Modena, auto contro i pedoni in centro: accusato di strage un 31enne, sette feriti
Modena - È accusato di strage e lesioni aggravate l’uomo che ieri ha seminato il panico nel centro di Modena, lanciando la propria auto a fo...
Modena - È accusato di strage e lesioni aggravate l’uomo che ieri ha seminato il panico nel centro di Modena, lanciando la propria auto a folle velocità contro i pedoni e investendo diverse persone. Il bilancio è di sette feriti, di cui quattro in condizioni gravi e due in stato gravissimo.
Secondo quanto ricostruito, il conducente — un 31enne italiano di origine marocchina — dopo l’impatto si è schiantato contro la vetrina di un negozio e ha tentato la fuga a piedi. È stato però bloccato da quattro persone presenti sul posto.

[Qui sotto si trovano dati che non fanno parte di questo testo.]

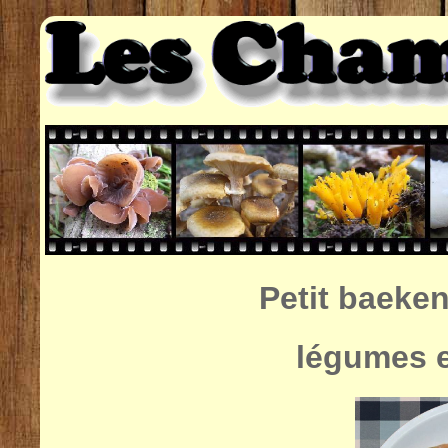
Petit baeke
légumes 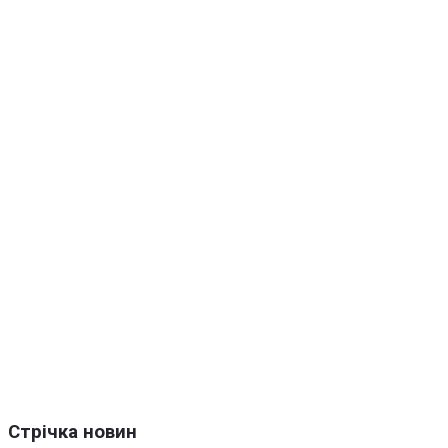
Стрічка новин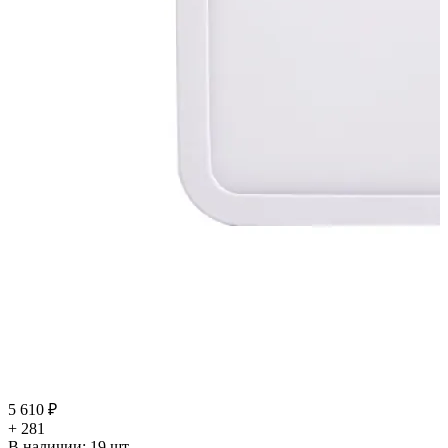
5 610 ₽
+ 281
В наличии:
19
шт.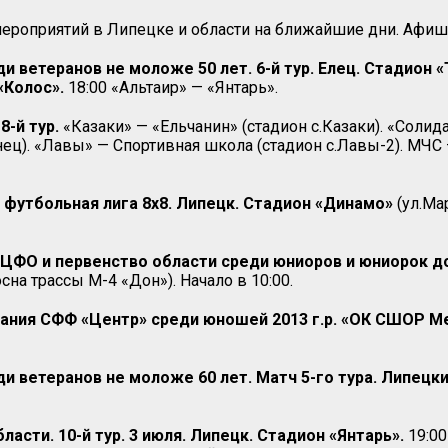
роприятий в Липецке и области на ближайшие дни. Афиша
и ветеранов не моложе 50 лет. 6-й тур. Елец. Стадион «
«Колос».
18:00 «Альтаир» — «Янтарь».
8-й тур.
«Казаки» — «Ельчанин» (стадион с.Казаки). «Солид
). «Лавы» — Спортивная школа (стадион с.Лавы-2). МЧС —
я футбольная лига 8х8. Липецк. Стадион «Динамо»
(ул.Ма
ЦФО и первенство области среди юниоров и юниорок до 
сна трассы М-4 «Дон»). Начало в 10:00.
ния СФФ «Центр» среди юношей 2013 г.р. «ОК СШОР Ме
и ветеранов не моложе 60 лет. Матч 5-го тура. Липецки
асти. 10-й тур. 3 июля. Липецк. Стадион «Янтарь».
19:00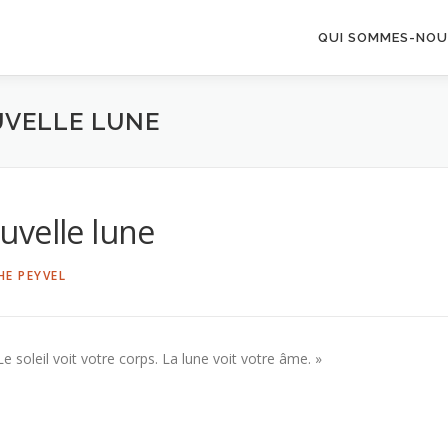
QUI SOMMES-NOU
UVELLE LUNE
uvelle lune
HE PEYVEL
Le soleil voit votre corps. La lune voit votre âme. »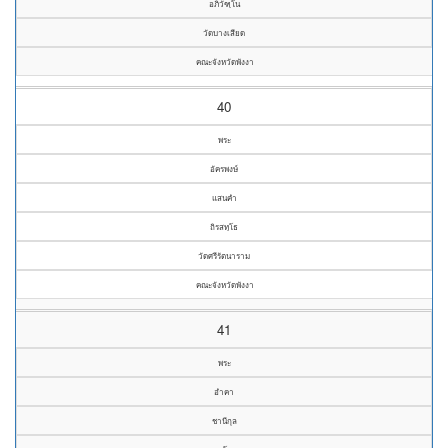
อภิวัฑฺโน
วัดบางเสียด
คณะจังหวัดพังงา
40
พระ
อัครพงษ์
แสนคำ
ถิรสทฺโธ
วัดศรีรัตนาราม
คณะจังหวัดพังงา
41
พระ
อำคา
ชานีกุล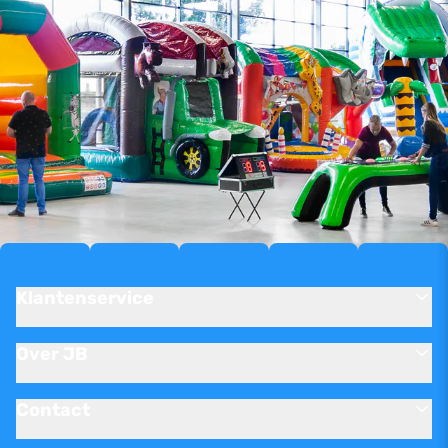
Klantenservice
Over JB
Contact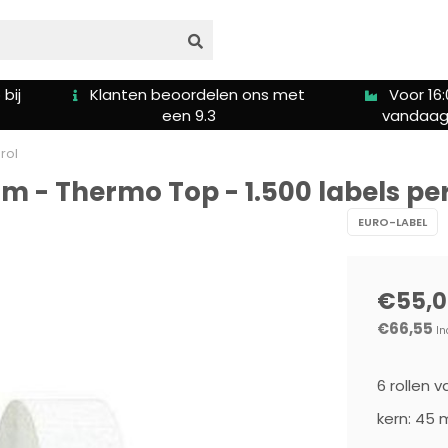
bij
Klanten beoordelen ons met
Voor 16:
een 9.3
vandaag
rol
mm - Thermo Top - 1.500 labels per
EURO-LABEL
€55,0
€66,55
In
6 rollen 
kern: 45 m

Prima di essere immobilizzato avrebbe anche accoltellato uno degli uomini che lo inseguivano.
L’uomo è stato identificato come Salim El Koudri, nato a Bergamo e residente a Ravarino, nel Modenese. Laureato in Economia, risulta disoccupato. Il sindaco di Modena, Massimo Mezzetti, ha riferito che era in cura per problemi psichiatrici. Gli accertamenti tossicologici hanno dato esito negativo ad alcol e droghe.
Sulla vicenda indaga la Procura di Modena, che ha disposto il fermo con le accuse di strage e lesioni aggravate dall’uso di arma. Sull’episodio segue gli sviluppi anche l’antiterrorismo della Direzione distrettuale antimafia di Bologna, pur in assenza al momento di un movente definito.
Nel frattempo, il presidente della Repubblica Sergio Mattarella e la presidente del Consiglio Giorgia Meloni hanno annunciato una visita ai feriti. Il Capo dello Stato ha inoltre telefonato al sindaco di Modena, ringraziando i cittadini che sono intervenuti per fermare l’aggressore.